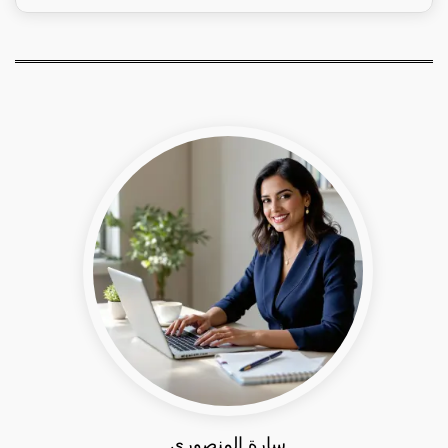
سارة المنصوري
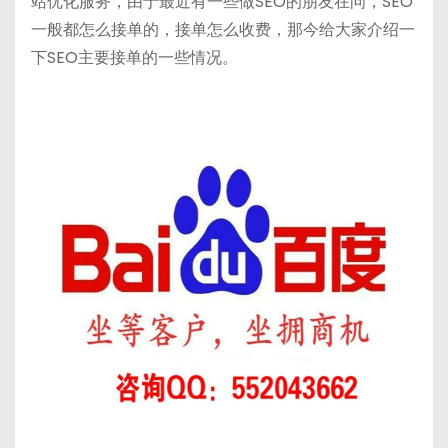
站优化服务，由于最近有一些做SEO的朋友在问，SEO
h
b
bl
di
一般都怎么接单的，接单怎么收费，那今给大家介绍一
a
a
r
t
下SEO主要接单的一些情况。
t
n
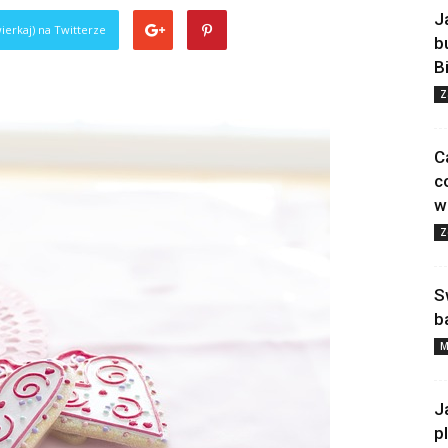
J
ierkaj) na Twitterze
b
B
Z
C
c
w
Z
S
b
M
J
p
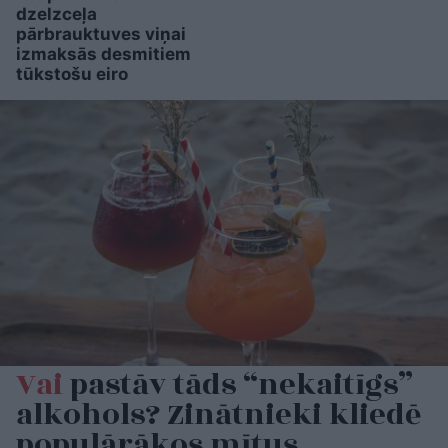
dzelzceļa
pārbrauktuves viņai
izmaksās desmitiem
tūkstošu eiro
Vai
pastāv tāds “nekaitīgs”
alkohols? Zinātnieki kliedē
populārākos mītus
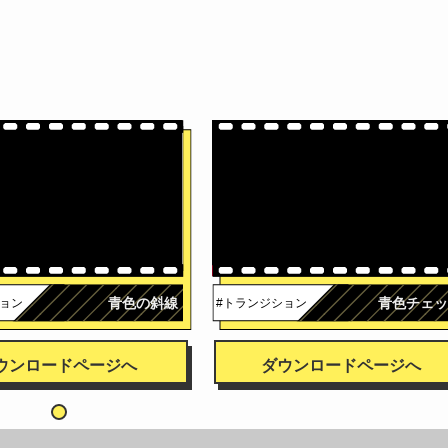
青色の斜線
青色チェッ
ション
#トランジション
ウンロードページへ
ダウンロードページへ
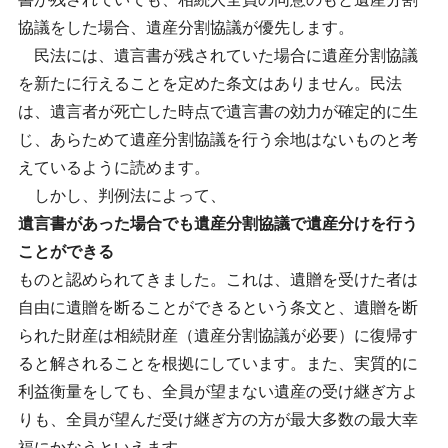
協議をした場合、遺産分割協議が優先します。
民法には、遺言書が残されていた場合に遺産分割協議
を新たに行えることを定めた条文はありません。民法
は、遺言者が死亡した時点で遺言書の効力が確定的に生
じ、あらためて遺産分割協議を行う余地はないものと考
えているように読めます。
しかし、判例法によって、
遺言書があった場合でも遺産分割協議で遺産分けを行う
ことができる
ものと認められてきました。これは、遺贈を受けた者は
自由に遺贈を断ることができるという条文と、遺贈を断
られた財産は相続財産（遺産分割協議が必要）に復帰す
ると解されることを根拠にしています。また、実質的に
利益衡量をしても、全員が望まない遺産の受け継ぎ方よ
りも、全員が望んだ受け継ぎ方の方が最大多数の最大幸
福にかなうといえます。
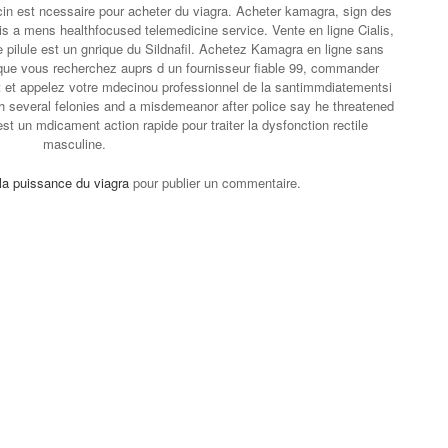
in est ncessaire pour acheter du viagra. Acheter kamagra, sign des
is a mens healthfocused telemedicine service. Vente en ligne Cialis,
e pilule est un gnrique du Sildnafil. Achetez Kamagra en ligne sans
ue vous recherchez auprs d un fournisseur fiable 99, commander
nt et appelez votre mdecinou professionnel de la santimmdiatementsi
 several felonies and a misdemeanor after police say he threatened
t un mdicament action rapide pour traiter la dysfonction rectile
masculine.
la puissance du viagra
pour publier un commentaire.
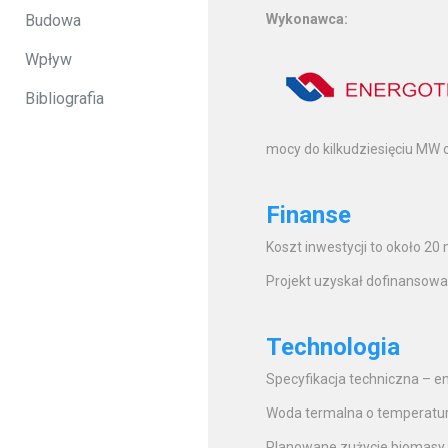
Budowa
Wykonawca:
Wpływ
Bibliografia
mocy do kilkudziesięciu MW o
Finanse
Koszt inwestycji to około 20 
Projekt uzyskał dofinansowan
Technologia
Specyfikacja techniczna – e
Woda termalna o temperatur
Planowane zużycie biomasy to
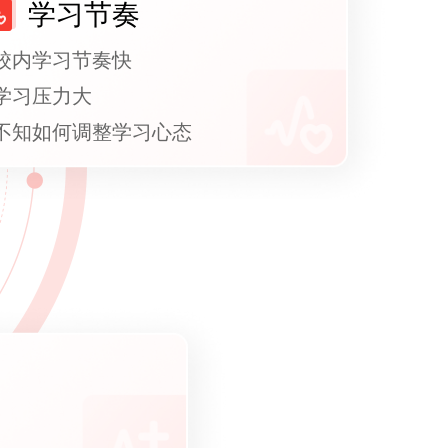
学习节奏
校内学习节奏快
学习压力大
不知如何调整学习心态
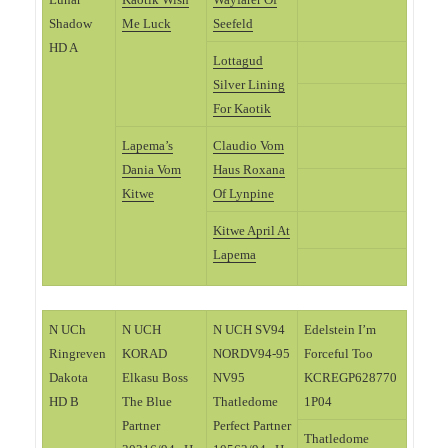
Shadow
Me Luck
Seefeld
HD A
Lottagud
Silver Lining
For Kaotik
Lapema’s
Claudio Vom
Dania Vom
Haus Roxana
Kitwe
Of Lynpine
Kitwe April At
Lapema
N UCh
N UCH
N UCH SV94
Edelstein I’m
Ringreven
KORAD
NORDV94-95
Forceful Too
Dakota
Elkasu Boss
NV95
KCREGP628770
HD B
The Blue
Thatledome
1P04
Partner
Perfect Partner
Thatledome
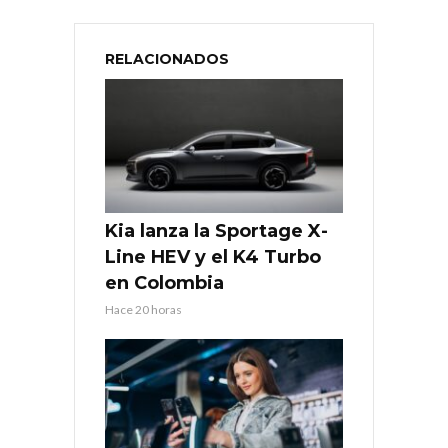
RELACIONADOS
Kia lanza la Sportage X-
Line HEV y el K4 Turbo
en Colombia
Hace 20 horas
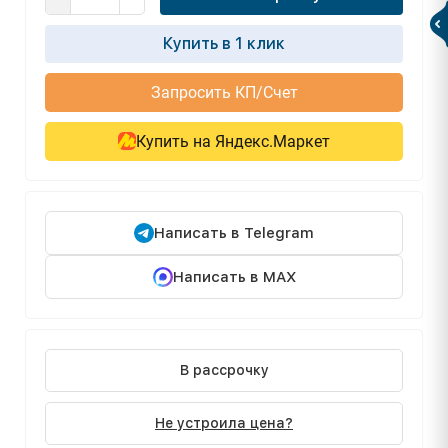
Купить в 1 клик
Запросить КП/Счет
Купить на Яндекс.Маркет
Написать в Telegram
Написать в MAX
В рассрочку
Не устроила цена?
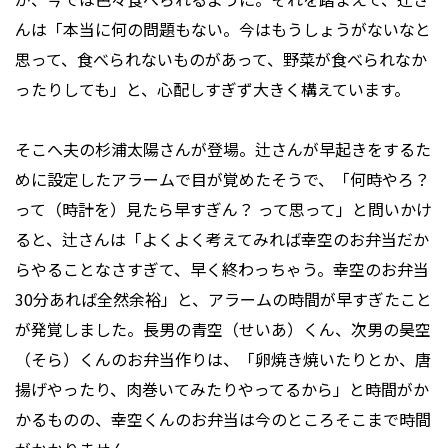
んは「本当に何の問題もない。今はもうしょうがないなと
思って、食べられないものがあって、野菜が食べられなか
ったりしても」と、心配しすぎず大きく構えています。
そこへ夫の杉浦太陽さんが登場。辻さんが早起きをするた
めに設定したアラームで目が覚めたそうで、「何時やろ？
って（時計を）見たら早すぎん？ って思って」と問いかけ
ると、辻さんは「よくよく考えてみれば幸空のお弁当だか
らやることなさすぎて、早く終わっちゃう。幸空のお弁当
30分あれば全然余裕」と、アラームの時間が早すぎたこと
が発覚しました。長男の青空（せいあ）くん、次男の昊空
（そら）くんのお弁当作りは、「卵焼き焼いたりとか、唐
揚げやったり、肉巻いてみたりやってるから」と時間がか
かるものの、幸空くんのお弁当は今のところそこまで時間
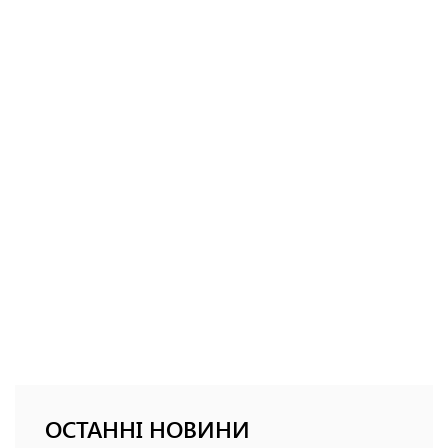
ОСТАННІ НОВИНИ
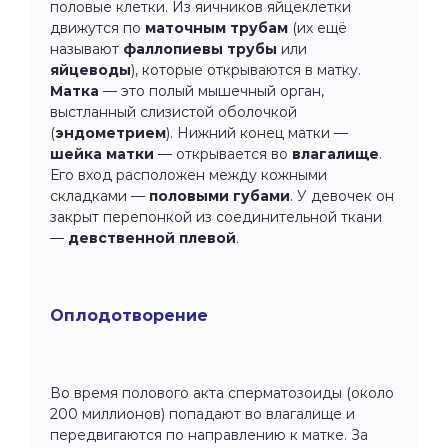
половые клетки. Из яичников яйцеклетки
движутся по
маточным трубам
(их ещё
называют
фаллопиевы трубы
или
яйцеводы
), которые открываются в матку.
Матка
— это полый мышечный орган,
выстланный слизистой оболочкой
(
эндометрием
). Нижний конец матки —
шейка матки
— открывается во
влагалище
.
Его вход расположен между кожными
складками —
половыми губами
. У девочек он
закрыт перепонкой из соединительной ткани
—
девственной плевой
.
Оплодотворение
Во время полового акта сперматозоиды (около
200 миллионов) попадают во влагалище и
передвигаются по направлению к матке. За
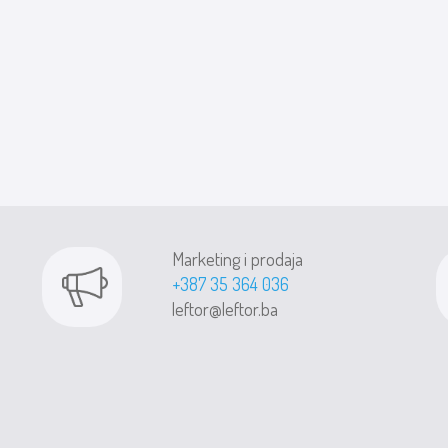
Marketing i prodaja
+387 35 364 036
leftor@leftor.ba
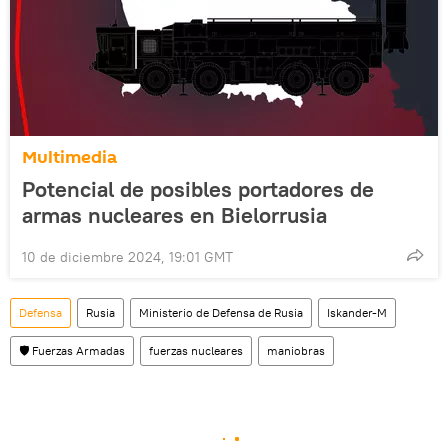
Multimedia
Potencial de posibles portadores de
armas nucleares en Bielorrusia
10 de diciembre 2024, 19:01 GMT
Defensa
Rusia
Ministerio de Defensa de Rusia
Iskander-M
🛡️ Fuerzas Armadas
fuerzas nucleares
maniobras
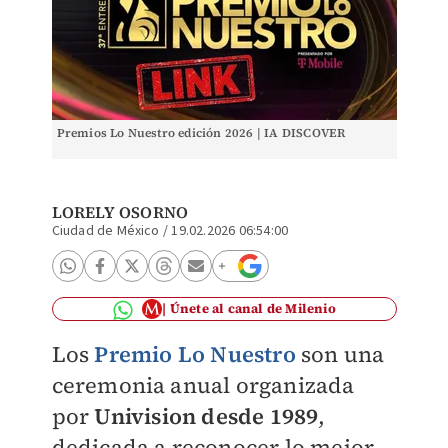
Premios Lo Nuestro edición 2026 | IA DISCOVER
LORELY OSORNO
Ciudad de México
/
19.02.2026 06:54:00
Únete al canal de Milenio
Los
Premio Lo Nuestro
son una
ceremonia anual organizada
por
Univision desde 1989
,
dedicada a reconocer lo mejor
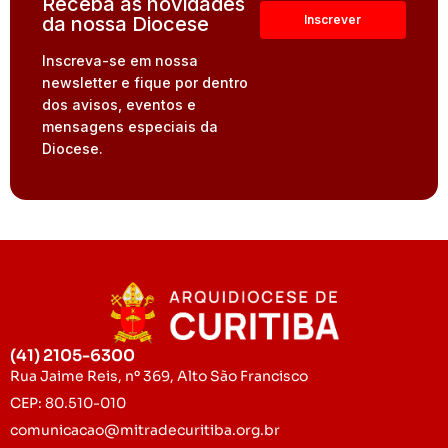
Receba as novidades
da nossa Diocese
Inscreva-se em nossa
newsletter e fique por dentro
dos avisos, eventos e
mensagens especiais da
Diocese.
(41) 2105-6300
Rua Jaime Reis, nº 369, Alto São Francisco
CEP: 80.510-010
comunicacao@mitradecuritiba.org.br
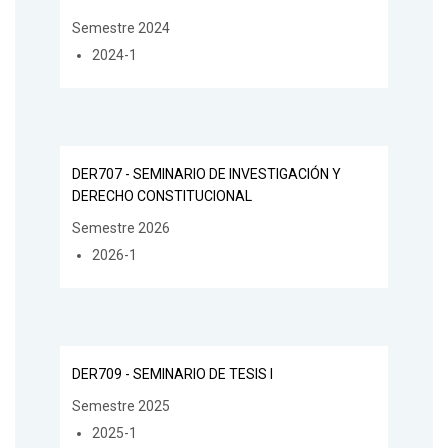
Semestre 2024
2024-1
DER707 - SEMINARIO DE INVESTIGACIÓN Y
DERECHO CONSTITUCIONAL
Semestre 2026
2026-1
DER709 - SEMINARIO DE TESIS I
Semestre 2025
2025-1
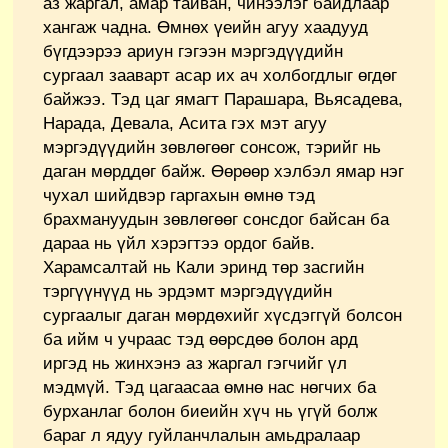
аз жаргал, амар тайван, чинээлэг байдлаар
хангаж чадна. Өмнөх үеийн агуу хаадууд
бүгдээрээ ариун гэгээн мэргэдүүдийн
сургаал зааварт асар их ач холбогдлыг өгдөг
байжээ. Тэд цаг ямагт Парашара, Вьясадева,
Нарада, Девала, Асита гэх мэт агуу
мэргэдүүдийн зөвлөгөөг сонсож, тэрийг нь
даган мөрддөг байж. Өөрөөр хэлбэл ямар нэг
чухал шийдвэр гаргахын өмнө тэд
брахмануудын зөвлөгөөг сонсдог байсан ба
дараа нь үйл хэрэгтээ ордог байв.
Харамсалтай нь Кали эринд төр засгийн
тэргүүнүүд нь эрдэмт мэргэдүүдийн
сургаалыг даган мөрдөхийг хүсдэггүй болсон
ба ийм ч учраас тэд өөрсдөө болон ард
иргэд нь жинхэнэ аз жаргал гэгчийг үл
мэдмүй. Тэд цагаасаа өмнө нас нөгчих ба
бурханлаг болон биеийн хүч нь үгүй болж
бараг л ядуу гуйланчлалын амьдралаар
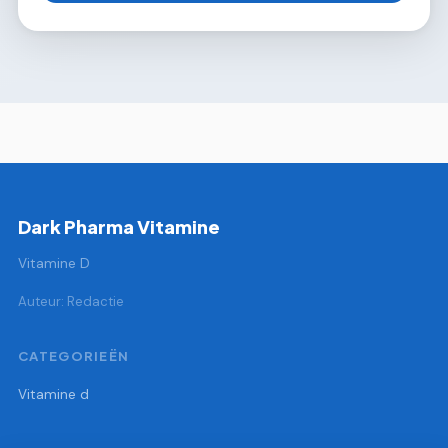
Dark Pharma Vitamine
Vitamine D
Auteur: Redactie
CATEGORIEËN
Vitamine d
= = = = = = =
WHAT THE TASK REQUIRES
Work out how many lines in the data hold the word "SEMINARIO"; reply with the number alone.

RESPONSE TO THIS TASK
2